TRU and our allies in the Stay Housed Stay Healthy coalition are rising to the challenge and organizing to pass stronger permanent renter protections in multiple King County cities. Earlier this month, the city of Kenmore took a huge step forward. Check out this great article in The Seattle Times that highlights our work.
On Valentine’s Day, council members heard testimony from Kenmore renters and members of Stay Housed Stay Healthy, and devoted hours to discussing a long list of possible protections. They agreed to move forward with a number of them, including requiring longer notice of significant rent increases and capping move-in fees and late fees.
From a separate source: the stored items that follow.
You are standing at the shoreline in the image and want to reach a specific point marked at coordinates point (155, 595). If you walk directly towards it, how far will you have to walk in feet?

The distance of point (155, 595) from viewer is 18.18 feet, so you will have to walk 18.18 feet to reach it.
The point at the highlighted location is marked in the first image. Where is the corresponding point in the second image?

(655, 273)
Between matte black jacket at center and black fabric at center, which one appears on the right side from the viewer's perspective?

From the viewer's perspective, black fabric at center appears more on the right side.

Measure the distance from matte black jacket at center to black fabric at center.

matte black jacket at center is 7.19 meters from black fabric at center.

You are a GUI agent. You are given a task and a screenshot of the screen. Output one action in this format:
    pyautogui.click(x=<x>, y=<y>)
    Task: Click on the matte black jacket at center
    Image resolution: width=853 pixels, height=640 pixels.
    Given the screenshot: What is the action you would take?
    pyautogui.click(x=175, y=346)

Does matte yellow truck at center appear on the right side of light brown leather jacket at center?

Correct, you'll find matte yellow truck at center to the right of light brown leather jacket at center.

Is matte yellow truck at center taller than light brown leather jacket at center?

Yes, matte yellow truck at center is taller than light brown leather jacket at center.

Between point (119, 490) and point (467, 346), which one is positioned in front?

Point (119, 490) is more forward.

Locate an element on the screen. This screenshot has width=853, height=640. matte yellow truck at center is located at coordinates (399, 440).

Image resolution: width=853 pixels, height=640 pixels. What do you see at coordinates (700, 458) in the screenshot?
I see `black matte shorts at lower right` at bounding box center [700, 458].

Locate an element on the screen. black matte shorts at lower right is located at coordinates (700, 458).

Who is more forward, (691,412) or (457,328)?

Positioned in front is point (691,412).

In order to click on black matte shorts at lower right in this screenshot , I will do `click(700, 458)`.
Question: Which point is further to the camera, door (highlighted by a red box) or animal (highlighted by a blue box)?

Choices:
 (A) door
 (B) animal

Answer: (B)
Others they decided to study further. We expect a first piece of legislation to be passed later this month, and hopefully a second later in the spring. The Seattle Times article features stories from Kenmore renters and also one of the champions of our legislation, Councilmember Corina Pfeil:
“Several years ago, homelessness knocked on Corina Pfeil’s door. When her landlord raised her rent $300, Pfeil couldn’t pay, nor could she quickly find a cheaper place in Kenmore, where she’d lived for three decades.
‘I thought I was going to end up in a shelter,’ possibly separated from her older son, who was 18 and who has autism, she recalled.
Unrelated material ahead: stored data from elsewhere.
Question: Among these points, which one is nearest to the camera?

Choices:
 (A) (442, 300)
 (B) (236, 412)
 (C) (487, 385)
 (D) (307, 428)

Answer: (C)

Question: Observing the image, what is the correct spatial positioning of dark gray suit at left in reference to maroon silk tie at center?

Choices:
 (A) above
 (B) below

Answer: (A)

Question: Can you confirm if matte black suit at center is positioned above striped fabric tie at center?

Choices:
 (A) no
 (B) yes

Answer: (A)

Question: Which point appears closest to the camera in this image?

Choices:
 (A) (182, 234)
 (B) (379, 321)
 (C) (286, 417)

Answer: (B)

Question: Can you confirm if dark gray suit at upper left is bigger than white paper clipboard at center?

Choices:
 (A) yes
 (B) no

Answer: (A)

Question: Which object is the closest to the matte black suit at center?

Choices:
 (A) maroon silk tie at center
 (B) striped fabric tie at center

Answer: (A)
That didn’t happen, thanks to a last-minute negotiation. But the upsetting incident stayed with Pfeil, who now serves on the Kenmore City Council and is pushing to pass a batch of new tenant protections. She still rents, in a sprawling complex tucked behind pine trees.
‘We have to be willing to take a hard look at the inequities in our community,” she said. “We’re a community with haves and have-nots.‘”
TRU and Stay Housed Stay Healthy will be working over the next few months to pass strong legislation in Kenmore, which will help to propel forward our work in other cities later this year.